● **TASK STATEMENT**
Copy out every line in the entries below that includes "para".

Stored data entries
Content starts

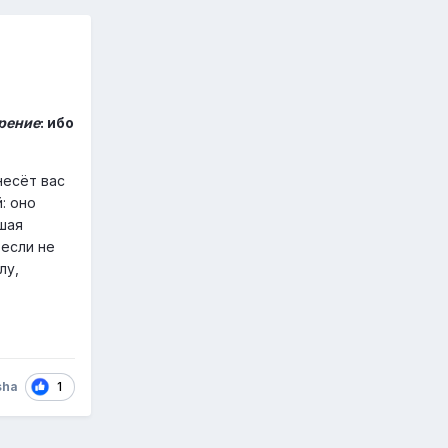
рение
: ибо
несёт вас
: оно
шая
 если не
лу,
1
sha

Content ends
Content starts

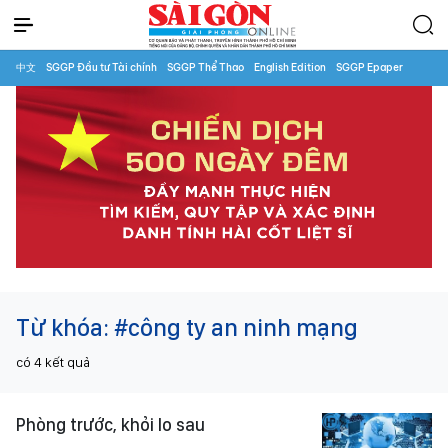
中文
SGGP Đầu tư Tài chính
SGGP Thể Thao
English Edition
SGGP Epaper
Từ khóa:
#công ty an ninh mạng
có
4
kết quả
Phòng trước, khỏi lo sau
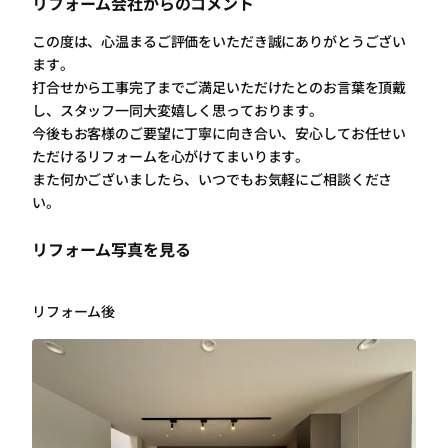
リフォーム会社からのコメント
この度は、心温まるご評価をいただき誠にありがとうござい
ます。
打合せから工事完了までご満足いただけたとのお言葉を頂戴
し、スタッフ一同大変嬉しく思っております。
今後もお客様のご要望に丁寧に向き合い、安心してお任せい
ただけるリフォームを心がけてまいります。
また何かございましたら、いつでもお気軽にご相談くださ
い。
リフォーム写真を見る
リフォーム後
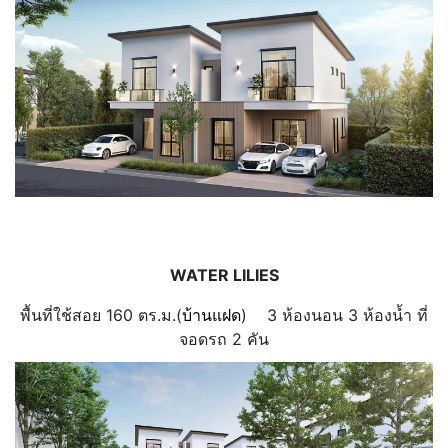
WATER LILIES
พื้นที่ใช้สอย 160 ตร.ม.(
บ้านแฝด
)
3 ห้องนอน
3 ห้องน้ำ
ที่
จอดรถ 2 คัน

Content ends
Content starts

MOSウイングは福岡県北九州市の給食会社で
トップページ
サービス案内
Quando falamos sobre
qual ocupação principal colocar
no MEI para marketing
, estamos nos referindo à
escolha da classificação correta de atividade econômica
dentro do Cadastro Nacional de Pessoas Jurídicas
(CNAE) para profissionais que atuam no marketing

Content ends

● **ANSWER FOR THIS EXERCISE**
no MEI para marketing
(CNAE) para profissionais que atuam no marketing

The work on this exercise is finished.